Here’s how Books Online describes the Max Degree of Parallelism setting:
You can use the max degree of parallelism option to limit the number of processors to use in parallel plan execution.
And here’s what the SQL Server 2019 setup screen says:
When an instance of SQL Server runs on a computer that has more than one CPU logical core, it detects the best degree of parallelism, that is, the number of processors employed to run a single statement, for each parallel plan execution. MAXDOP specifies the maximum number of cores to utilize for this instance.
Uh, no, SQL Server doesn’t really detect that.
In most cases, if SQL Server decides to parallelize your query, it’s goin’ straight to MAXDOP.
I’ll demo it with a 64-core server with SQL Server 2019’s defaults.
I’m using an i3.16xlarge AWS EC2 instance with 2 sockets, 64 cores altogether:
During setup, SQL Server suggests that we set MAXDOP to 8:
Which I find kinda amusing, since on an i3.metal with 72 cores (just 8 more cores), SQL Server 2019 setup suggests a MAXDOP of 15, but whatever.
I’ll add an index, then run a simple query against the Users table in a large Stack Overflow database:
1 2 3 4 5 6 7 8 9 |
/* Add an index to make our query easier: */ CREATE INDEX Location ON dbo.Users(Location); GO /* Run a tiny query with a key lookup: */ SELECT u.DisplayName, u.Id FROM dbo.Users u WHERE u.Location = N'San Diego, CA' ORDER BY u.DisplayName; |
The query just barely clears the default Cost Threshold for Parallelism (5), so it goes parallel:
Well, lemme rephrase that – the query looks like it goes parallel in the sense that there’s a parallelism operator, and icons on the plan have what Erik Darling calls racing stripes.
However, if you right-click on each operator, like the sort, and look at the number of pages assigned to each thread, it isn’t what you would call balanced. One thread read all of the data and did all of the work while the rest of the threads went out for a smoke break.
This is why your queries produce CXPACKET waits: SQL Server doesn’t do a great job of balancing work across cores, and when that work isn’t evenly balanced, SQL Server has to account for the time the idle cores aren’t doing any work.
If we raise our MAXDOP higher, the problem becomes worse. I’ll set MAXDOP up to 64, and then run the query again:
1 2 3 4 5 6 7 8 9 |
EXEC sp_configure 'show advanced', 1; RECONFIGURE EXEC sp_configure 'max degree', 64; RECONFIGURE GO SELECT u.DisplayName, u.Id FROM dbo.Users u WHERE u.Location = N'San Diego, CA' ORDER BY u.DisplayName; |
The execution plan looks identical:
But right-click on that Sort operator, and poor Thread 4 is the only thing holding this thing together:
And the query burned up 64 worker threads and generated 620 milliseconds of CXPACKET wait – in a query that finished in under 100ms:
This is why it’s so important to set Cost Threshold for Parallelism correctly.

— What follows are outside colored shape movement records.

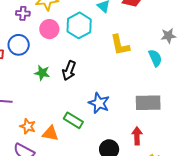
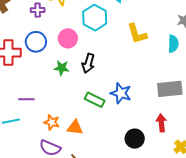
pink circle: (49, 29) -> (68, 38), moved
cyan semicircle: (155, 58) -> (173, 44), turned 30
green rectangle: (73, 120) -> (95, 100), moved

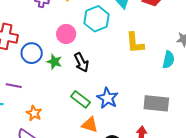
blue circle: (36, 42) -> (32, 53), moved
black arrow: (88, 63) -> (81, 62), turned -54
orange triangle: (75, 127) -> (90, 125), moved

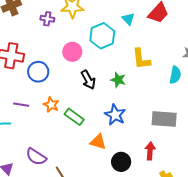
green star: (54, 62) -> (118, 80), moved
green rectangle: (80, 99) -> (74, 117), moved
orange star: (34, 113) -> (51, 105), moved

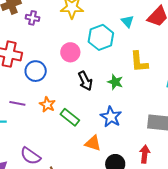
purple cross: (47, 19) -> (33, 18), moved

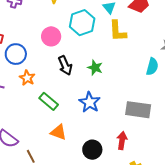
yellow L-shape: (139, 62) -> (118, 31), moved
orange star: (47, 104) -> (27, 78), moved
orange triangle: (93, 143) -> (58, 132), moved

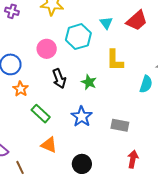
yellow L-shape: (118, 31) -> (115, 60), moved
gray rectangle: (138, 110) -> (120, 125), moved, size x0.7
red arrow: (122, 141) -> (133, 159), moved

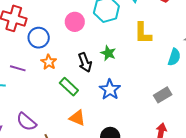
black arrow: (59, 79) -> (85, 62), moved
green star: (89, 82) -> (108, 53), moved
gray rectangle: (120, 125) -> (163, 95), moved, turned -42

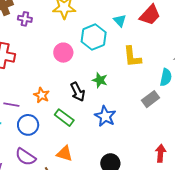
blue circle: (39, 38) -> (28, 125), moved
gray rectangle: (163, 95) -> (151, 99), moved
orange triangle: (77, 118) -> (65, 154), moved

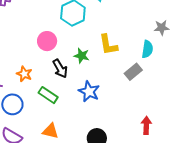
pink circle: (63, 53) -> (47, 41), moved
yellow L-shape: (132, 57) -> (108, 45), moved

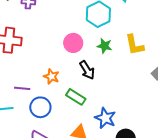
green star: (82, 56) -> (104, 46), moved
blue star: (89, 91) -> (105, 118), moved

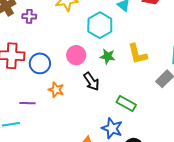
green rectangle: (76, 97) -> (126, 104), moved
blue circle: (40, 107) -> (40, 63), moved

It’s not enough just to set MAXDOP – because MAXDOP simply isn’t a maximum. It’s more like a minimum. If your query crosses over the CTFP, buckle up: you’re going way parallel, and even just MAXDOP 8 has CXPACKET issues you can’t fix.

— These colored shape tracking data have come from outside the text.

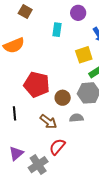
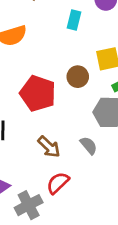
brown circle: (63, 98) -> (78, 77), moved
gray semicircle: (76, 118) -> (89, 145), turned 48

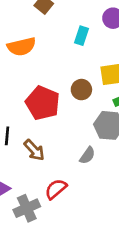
gray semicircle: (89, 145) -> (87, 155), turned 72
brown arrow: (49, 147) -> (34, 150), moved

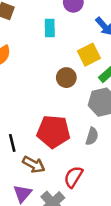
red pentagon: (43, 103) -> (54, 132), moved
brown arrow: (34, 150) -> (34, 164), moved

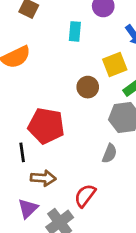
red pentagon: (54, 132) -> (46, 126), moved
brown arrow: (34, 164) -> (43, 178), turned -30

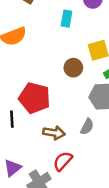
brown arrow: (43, 178) -> (54, 133), moved

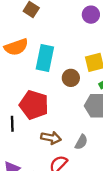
cyan rectangle: (67, 19) -> (45, 58), moved, size x1.6
gray semicircle: (87, 127) -> (81, 142), moved

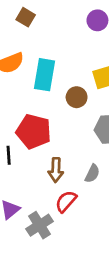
brown arrow: (51, 138) -> (56, 170), turned 84

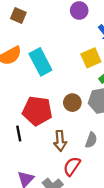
cyan rectangle: (45, 75) -> (40, 62), turned -30
brown circle: (77, 97) -> (72, 103), moved

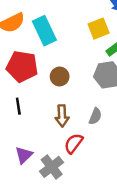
brown circle: (72, 103) -> (60, 77), moved
red pentagon: (37, 111) -> (22, 66), moved

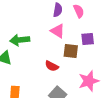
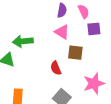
purple square: (88, 39) -> (94, 29), moved
red semicircle: (52, 66) -> (56, 68), turned 40

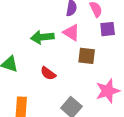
green arrow: (23, 41) -> (42, 37), moved
red semicircle: (56, 68) -> (48, 73), moved, turned -32

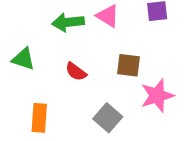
brown square: (87, 56) -> (128, 65), moved

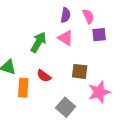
green arrow: (68, 22) -> (38, 42), turned 126
orange rectangle: (39, 118) -> (23, 88), moved

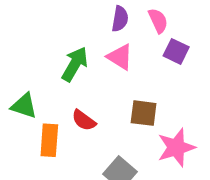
purple square: (99, 35) -> (176, 51), turned 32

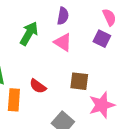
pink semicircle: (158, 21) -> (109, 17), moved
green arrow: (75, 64) -> (29, 34), moved

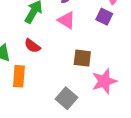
red semicircle: (38, 86) -> (32, 46), moved

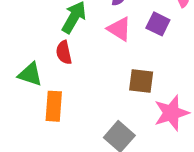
purple square: (104, 17) -> (158, 24), moved
red semicircle: (32, 46) -> (64, 52), moved, turned 42

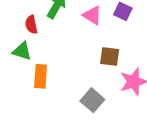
red semicircle: (64, 52) -> (31, 25), moved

There are indeed some cases where the degree of parallelism will be lower than MAXDOP – for example, when you try to set MAXDOP 0 on a 72-core server – but it’s nowhere near like what the documentation describes, which makes it sound like a query-by-query decision based on the size of your workload.
11 Comments. Leave new
Hello,
So what is equation or recommendation that be set Cost Threshold for Parallelism with MAXDOP value?
Thanks,
Chetan
Hi, Chetan. I cover that here: https://www.brentozar.com/archive/2013/08/what-is-the-cxpacket-wait-type-and-how-do-you-reduce-it/
How is the NUMA configured for the i3.16xlarge and i3.metal? The same MAXDOP documentation mentions defaults based on NUMA, maybe there’s a catch?
Bartosz – I talk about that in my Mastering Server Tuning class in the parallelism modules.
I have a server with 56 cores. Many queries go parallel and CXPACKET waits are frequent. Have tested with MAXDOP = 0, 8, or 4. Cost of parallelism = 50. Haven’t seen much difference thus stick with = 4 for now.
Pedro wrote some very useful information about MaxDoP back in July
https://techcommunity.microsoft.com/t5/sql-server/what-is-maxdop-controlling/ba-p/1505968
Came across this article (https://community.dynamics.com/crm/b/crminthefield/posts/dynamics-365-ce-on-premises—understanding-sql-server-parallelism) from Microsoft discussing MAXDOP in regards to CRM, but the thing that caught me attention was the query cost part where they say the default cost of 5 means 5 seconds
That’s so sad: even Microsoft employees get that completely and utterly wrong.
It seems DOP feedback feature (i.e SQL 2022) might help in adjusting it during subsequent executions.
https://www.erikdarlingdata.com/whats-the-point-of-dop-feedback-in-sql-server-2022/
We’ve got hope for that too! Have you seen it in action yet, or seen it demoed?
Speaking as a developer, we have ALL been Thread 4 before.